Segundo a treinadora, cada passo será dado a seu tempo, com o máximo de informações coletadas em suas conversas com jogadoras, comissões técnicas e outros profissionais ligados ao futebol, dentro e fora do país. Nesse começo de caminhada, a primeira convocação é um sinal dos planos de Pia: mesclar juventude e experiência para alcançar melhores resultados e ter tranquilidade na consolidação de uma nova metodologia.

– Nós temos viajado e conversado com muitas pessoas. No futuro, teremos uma mescla ainda maior, mas, neste primeiro momento, quero dar às jogadoras um novo início. Não importa que você tem história na Seleção ou é mais jovem. O coração tem que ser doado ao time e às companheiras – disse.

Principal atração de um auditório com dezenas de jornalistas, Sundhage afirmou estar feliz ao ver o grande interesse da imprensa brasileira, que, para ela, provou que se preocupa e, por meio da cobrança, torce para que dê tudo certo.

– Espero que, em alguns meses, estejamos bem para os Jogos Olímpicos Tóquio 2020, mas esta é apenas metade do caminho. É importante desenvolver as categorias de base de forma integrada, trabalhando a técnica e mudando a realidade tática – explicou.

Os papos preliminares com os integrantes de sua comissão e os anos como adversária da Seleção Brasileira Feminina, quando comandava os EUA e a Suécia, deram à treinadora um raio-x inicial da atual situação do time, incluindo características positivas e outras mais sensíveis.

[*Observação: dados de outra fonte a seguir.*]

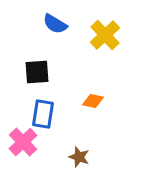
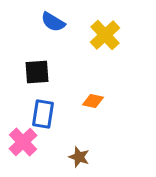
blue semicircle: moved 2 px left, 2 px up
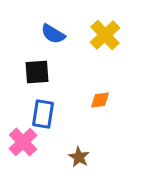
blue semicircle: moved 12 px down
orange diamond: moved 7 px right, 1 px up; rotated 20 degrees counterclockwise
brown star: rotated 10 degrees clockwise
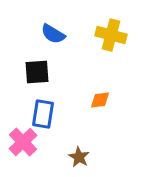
yellow cross: moved 6 px right; rotated 32 degrees counterclockwise
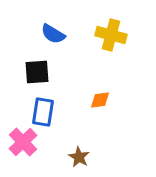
blue rectangle: moved 2 px up
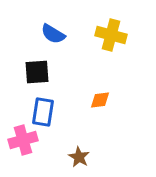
pink cross: moved 2 px up; rotated 28 degrees clockwise
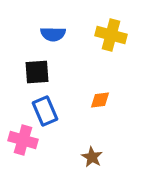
blue semicircle: rotated 30 degrees counterclockwise
blue rectangle: moved 2 px right, 1 px up; rotated 32 degrees counterclockwise
pink cross: rotated 32 degrees clockwise
brown star: moved 13 px right
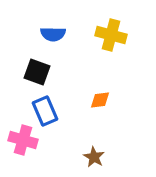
black square: rotated 24 degrees clockwise
brown star: moved 2 px right
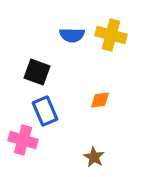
blue semicircle: moved 19 px right, 1 px down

– Um dos nossos pontos de atenção é a transição do ataque para a defesa, mas temos força na imprevisibilidade da qualidade técnica. Quando está sem a bola, o time tem que fazer o possível para retomar a posse. A Seleção Brasileira precisa jogar com a bola pra essa característica técnica aparecer. Com o controle da bola, vamos chegar ao nosso ritmo de jogo para encontrar sempre a jogadora habilidosa no meio do campo – comentou.